[Saved data entries]

+++++

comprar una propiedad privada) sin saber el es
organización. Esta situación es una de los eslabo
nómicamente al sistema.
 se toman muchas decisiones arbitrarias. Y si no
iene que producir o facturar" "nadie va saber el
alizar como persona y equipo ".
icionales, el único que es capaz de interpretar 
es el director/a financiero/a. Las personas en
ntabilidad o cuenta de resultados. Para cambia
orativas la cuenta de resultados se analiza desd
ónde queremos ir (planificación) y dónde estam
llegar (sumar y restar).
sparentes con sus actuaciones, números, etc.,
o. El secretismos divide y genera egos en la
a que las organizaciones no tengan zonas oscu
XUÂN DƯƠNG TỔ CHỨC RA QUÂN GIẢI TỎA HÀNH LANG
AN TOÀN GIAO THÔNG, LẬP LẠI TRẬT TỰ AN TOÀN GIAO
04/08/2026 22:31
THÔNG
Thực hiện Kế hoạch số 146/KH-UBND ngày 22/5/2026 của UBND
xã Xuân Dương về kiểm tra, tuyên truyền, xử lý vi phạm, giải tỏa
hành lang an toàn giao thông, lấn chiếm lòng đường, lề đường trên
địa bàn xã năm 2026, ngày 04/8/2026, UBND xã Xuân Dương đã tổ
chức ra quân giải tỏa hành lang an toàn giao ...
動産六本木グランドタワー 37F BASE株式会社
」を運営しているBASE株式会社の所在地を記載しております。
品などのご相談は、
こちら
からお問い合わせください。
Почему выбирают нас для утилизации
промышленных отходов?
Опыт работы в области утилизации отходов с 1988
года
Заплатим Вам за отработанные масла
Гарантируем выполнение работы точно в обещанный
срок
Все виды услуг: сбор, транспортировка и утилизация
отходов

+++++

With the line holding "se toman muchas" as the first and the line holding "sparentes con sus" as the last, set down that range of the entries above exactly, and nothing else.

Response:
 se toman muchas decisiones arbitrarias. Y si no
iene que producir o facturar" "nadie va saber el
alizar como persona y equipo ".
icionales, el único que es capaz de interpretar 
es el director/a financiero/a. Las personas en
ntabilidad o cuenta de resultados. Para cambia
orativas la cuenta de resultados se analiza desd
ónde queremos ir (planificación) y dónde estam
llegar (sumar y restar).
sparentes con sus actuaciones, números, etc.,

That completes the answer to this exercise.